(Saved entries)
┌──
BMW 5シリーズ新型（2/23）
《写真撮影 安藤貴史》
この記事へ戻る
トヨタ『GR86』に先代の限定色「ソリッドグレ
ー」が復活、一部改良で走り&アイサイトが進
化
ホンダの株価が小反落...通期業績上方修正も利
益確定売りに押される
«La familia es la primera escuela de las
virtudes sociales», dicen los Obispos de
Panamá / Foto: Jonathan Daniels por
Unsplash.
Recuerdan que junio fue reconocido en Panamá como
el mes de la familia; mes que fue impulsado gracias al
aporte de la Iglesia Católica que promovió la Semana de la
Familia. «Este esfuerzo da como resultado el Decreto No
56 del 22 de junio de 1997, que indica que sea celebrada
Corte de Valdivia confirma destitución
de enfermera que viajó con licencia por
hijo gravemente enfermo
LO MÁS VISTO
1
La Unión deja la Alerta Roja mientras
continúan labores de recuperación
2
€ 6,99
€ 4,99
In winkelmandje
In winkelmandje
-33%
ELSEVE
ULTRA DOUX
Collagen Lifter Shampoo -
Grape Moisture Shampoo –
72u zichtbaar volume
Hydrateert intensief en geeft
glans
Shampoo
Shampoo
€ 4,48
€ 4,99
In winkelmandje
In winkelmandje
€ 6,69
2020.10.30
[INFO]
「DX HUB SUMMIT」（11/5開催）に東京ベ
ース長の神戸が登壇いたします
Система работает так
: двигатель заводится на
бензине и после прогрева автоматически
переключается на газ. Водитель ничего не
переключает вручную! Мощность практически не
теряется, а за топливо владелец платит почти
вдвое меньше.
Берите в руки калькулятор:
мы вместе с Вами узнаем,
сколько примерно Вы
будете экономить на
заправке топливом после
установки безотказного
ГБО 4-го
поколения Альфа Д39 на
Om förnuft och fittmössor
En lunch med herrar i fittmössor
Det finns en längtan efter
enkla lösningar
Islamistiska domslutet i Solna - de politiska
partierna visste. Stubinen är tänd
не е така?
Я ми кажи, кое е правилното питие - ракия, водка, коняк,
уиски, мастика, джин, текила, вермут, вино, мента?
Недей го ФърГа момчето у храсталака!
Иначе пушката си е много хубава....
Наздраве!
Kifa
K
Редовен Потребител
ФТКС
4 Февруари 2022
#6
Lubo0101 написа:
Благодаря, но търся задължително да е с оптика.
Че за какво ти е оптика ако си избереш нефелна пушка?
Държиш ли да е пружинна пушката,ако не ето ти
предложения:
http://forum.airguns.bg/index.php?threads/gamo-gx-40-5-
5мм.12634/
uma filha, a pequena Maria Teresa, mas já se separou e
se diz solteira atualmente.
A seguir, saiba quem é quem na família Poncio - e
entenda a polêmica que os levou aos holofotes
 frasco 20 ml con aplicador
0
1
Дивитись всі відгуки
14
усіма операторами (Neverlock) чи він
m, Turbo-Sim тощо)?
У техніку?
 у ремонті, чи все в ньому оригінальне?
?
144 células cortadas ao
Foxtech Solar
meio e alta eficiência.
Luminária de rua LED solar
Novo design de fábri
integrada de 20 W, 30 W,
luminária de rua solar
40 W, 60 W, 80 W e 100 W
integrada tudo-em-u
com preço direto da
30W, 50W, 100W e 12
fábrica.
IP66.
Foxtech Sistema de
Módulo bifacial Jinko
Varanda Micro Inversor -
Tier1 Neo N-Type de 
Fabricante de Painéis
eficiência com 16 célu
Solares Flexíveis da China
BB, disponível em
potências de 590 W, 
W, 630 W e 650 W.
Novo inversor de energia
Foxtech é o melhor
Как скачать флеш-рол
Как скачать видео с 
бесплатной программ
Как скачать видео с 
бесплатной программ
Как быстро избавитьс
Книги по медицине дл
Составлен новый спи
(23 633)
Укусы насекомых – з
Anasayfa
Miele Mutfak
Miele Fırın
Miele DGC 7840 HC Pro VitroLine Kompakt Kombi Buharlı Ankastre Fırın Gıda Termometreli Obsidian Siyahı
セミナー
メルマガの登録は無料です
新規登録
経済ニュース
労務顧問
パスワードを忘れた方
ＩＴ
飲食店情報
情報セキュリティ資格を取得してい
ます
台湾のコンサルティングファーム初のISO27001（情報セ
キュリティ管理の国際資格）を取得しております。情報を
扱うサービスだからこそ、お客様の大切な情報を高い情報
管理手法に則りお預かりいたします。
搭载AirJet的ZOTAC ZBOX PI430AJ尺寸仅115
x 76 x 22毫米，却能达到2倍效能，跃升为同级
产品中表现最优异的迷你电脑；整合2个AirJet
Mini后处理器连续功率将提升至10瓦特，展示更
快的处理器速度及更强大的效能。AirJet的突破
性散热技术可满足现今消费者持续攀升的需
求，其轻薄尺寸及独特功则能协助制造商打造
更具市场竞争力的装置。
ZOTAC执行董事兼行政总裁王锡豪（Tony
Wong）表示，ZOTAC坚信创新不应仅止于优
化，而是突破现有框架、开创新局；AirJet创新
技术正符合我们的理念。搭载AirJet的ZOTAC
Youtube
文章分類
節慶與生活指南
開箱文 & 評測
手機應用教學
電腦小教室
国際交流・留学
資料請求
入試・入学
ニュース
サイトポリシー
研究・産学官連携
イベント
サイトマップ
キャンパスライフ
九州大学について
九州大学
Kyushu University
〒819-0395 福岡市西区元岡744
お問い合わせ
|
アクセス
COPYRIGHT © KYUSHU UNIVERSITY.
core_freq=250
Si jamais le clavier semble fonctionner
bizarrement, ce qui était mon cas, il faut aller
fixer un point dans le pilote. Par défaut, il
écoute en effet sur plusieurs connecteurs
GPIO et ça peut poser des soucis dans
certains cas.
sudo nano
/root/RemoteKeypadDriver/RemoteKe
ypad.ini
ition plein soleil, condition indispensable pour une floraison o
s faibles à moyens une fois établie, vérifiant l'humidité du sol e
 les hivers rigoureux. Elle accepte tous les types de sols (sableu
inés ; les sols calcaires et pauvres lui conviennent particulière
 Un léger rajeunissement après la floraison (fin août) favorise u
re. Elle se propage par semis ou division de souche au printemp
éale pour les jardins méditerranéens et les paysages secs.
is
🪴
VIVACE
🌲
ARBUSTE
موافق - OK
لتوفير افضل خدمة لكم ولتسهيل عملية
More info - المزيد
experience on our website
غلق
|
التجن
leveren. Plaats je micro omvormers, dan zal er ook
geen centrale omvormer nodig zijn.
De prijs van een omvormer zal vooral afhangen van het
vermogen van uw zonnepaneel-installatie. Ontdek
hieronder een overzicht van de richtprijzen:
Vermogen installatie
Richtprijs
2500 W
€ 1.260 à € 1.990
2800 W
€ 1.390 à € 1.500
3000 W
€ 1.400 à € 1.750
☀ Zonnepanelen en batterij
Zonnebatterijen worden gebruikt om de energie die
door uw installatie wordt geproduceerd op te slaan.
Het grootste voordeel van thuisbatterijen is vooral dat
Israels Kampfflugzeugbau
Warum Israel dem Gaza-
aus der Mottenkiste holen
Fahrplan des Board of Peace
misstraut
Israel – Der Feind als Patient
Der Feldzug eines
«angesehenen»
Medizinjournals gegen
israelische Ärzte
└──
→ **Work to complete**: All of the records should be repeated precisely as written.

→ **Response**:
BMW 5シリーズ新型（2/23）
《写真撮影 安藤貴史》
この記事へ戻る
トヨタ『GR86』に先代の限定色「ソリッドグレ
ー」が復活、一部改良で走り&アイサイトが進
化
ホンダの株価が小反落...通期業績上方修正も利
益確定売りに押される
«La familia es la primera escuela de las
virtudes sociales», dicen los Obispos de
Panamá / Foto: Jonathan Daniels por
Unsplash.
Recuerdan que junio fue reconocido en Panamá como
el mes de la familia; mes que fue impulsado gracias al
aporte de la Iglesia Católica que promovió la Semana de la
Familia. «Este esfuerzo da como resultado el Decreto No
56 del 22 de junio de 1997, que indica que sea celebrada
Corte de Valdivia confirma destitución
de enfermera que viajó con licencia por
hijo gravemente enfermo
LO MÁS VISTO
1
La Unión deja la Alerta Roja mientras
continúan labores de recuperación
2
€ 6,99
€ 4,99
In winkelmandje
In winkelmandje
-33%
ELSEVE
ULTRA DOUX
Collagen Lifter Shampoo -
Grape Moisture Shampoo –
72u zichtbaar volume
Hydrateert intensief en geeft
glans
Shampoo
Shampoo
€ 4,48
€ 4,99
In winkelmandje
In winkelmandje
€ 6,69
2020.10.30
[INFO]
「DX HUB SUMMIT」（11/5開催）に東京ベ
ース長の神戸が登壇いたします
Система работает так
: двигатель заводится на
бензине и после прогрева автоматически
переключается на газ. Водитель ничего не
переключает вручную! Мощность практически не
теряется, а за топливо владелец платит почти
вдвое меньше.
Берите в руки калькулятор:
мы вместе с Вами узнаем,
сколько примерно Вы
будете экономить на
заправке топливом после
установки безотказного
ГБО 4-го
поколения Альфа Д39 на
Om förnuft och fittmössor
En lunch med herrar i fittmössor
Det finns en längtan efter
enkla lösningar
Islamistiska domslutet i Solna - de politiska
partierna visste. Stubinen är tänd
не е така?
Я ми кажи, кое е правилното питие - ракия, водка, коняк,
уиски, мастика, джин, текила, вермут, вино, мента?
Недей го ФърГа момчето у храсталака!
Иначе пушката си е много хубава....
Наздраве!
Kifa
K
Редовен Потребител
ФТКС
4 Февруари 2022
#6
Lubo0101 написа:
Благодаря, но търся задължително да е с оптика.
Че за какво ти е оптика ако си избереш нефелна пушка?
Държиш ли да е пружинна пушката,ако не ето ти
предложения:
http://forum.airguns.bg/index.php?threads/gamo-gx-40-5-
5мм.12634/
uma filha, a pequena Maria Teresa, mas já se separou e
se diz solteira atualmente.
A seguir, saiba quem é quem na família Poncio - e
entenda a polêmica que os levou aos holofotes
 frasco 20 ml con aplicador
0
1
Дивитись всі відгуки
14
усіма операторами (Neverlock) чи він
m, Turbo-Sim тощо)?
У техніку?
 у ремонті, чи все в ньому оригінальне?
?
144 células cortadas ao
Foxtech Solar
meio e alta eficiência.
Luminária de rua LED solar
Novo design de fábri
integrada de 20 W, 30 W,
luminária de rua solar
40 W, 60 W, 80 W e 100 W
integrada tudo-em-u
com preço direto da
30W, 50W, 100W e 12
fábrica.
IP66.
Foxtech Sistema de
Módulo bifacial Jinko
Varanda Micro Inversor -
Tier1 Neo N-Type de 
Fabricante de Painéis
eficiência com 16 célu
Solares Flexíveis da China
BB, disponível em
potências de 590 W, 
W, 630 W e 650 W.
Novo inversor de energia
Foxtech é o melhor
Как скачать флеш-рол
Как скачать видео с 
бесплатной программ
Как скачать видео с 
бесплатной программ
Как быстро избавитьс
Книги по медицине дл
Составлен новый спи
(23 633)
Укусы насекомых – з
Anasayfa
Miele Mutfak
Miele Fırın
Miele DGC 7840 HC Pro VitroLine Kompakt Kombi Buharlı Ankastre Fırın Gıda Termometreli Obsidian Siyahı
セミナー
メルマガの登録は無料です
新規登録
経済ニュース
労務顧問
パスワードを忘れた方
ＩＴ
飲食店情報
情報セキュリティ資格を取得してい
ます
台湾のコンサルティングファーム初のISO27001（情報セ
キュリティ管理の国際資格）を取得しております。情報を
扱うサービスだからこそ、お客様の大切な情報を高い情報
管理手法に則りお預かりいたします。
搭载AirJet的ZOTAC ZBOX PI430AJ尺寸仅115
x 76 x 22毫米，却能达到2倍效能，跃升为同级
产品中表现最优异的迷你电脑；整合2个AirJet
Mini后处理器连续功率将提升至10瓦特，展示更
快的处理器速度及更强大的效能。AirJet的突破
性散热技术可满足现今消费者持续攀升的需
求，其轻薄尺寸及独特功则能协助制造商打造
更具市场竞争力的装置。
ZOTAC执行董事兼行政总裁王锡豪（Tony
Wong）表示，ZOTAC坚信创新不应仅止于优
化，而是突破现有框架、开创新局；AirJet创新
技术正符合我们的理念。搭载AirJet的ZOTAC
Youtube
文章分類
節慶與生活指南
開箱文 & 評測
手機應用教學
電腦小教室
国際交流・留学
資料請求
入試・入学
ニュース
サイトポリシー
研究・産学官連携
イベント
サイトマップ
キャンパスライフ
九州大学について
九州大学
Kyushu University
〒819-0395 福岡市西区元岡744
お問い合わせ
|
アクセス
COPYRIGHT © KYUSHU UNIVERSITY.
core_freq=250
Si jamais le clavier semble fonctionner
bizarrement, ce qui était mon cas, il faut aller
fixer un point dans le pilote. Par défaut, il
écoute en effet sur plusieurs connecteurs
GPIO et ça peut poser des soucis dans
certains cas.
sudo nano
/root/RemoteKeypadDriver/RemoteKe
ypad.ini
ition plein soleil, condition indispensable pour une floraison o
s faibles à moyens une fois établie, vérifiant l'humidité du sol e
 les hivers rigoureux. Elle accepte tous les types de sols (sableu
inés ; les sols calcaires et pauvres lui conviennent particulière
 Un léger rajeunissement après la floraison (fin août) favorise u
re. Elle se propage par semis ou division de souche au printemp
éale pour les jardins méditerranéens et les paysages secs.
is
🪴
VIVACE
🌲
ARBUSTE
موافق - OK
لتوفير افضل خدمة لكم ولتسهيل عملية
More info - المزيد
experience on our website
غلق
|
التجن
leveren. Plaats je micro omvormers, dan zal er ook
geen centrale omvormer nodig zijn.
De prijs van een omvormer zal vooral afhangen van het
vermogen van uw zonnepaneel-installatie. Ontdek
hieronder een overzicht van de richtprijzen:
Vermogen installatie
Richtprijs
2500 W
€ 1.260 à € 1.990
2800 W
€ 1.390 à € 1.500
3000 W
€ 1.400 à € 1.750
☀ Zonnepanelen en batterij
Zonnebatterijen worden gebruikt om de energie die
door uw installatie wordt geproduceerd op te slaan.
Het grootste voordeel van thuisbatterijen is vooral dat
Israels Kampfflugzeugbau
Warum Israel dem Gaza-
aus der Mottenkiste holen
Fahrplan des Board of Peace
misstraut
Israel – Der Feind als Patient
Der Feldzug eines
«angesehenen»
Medizinjournals gegen
israelische Ärzte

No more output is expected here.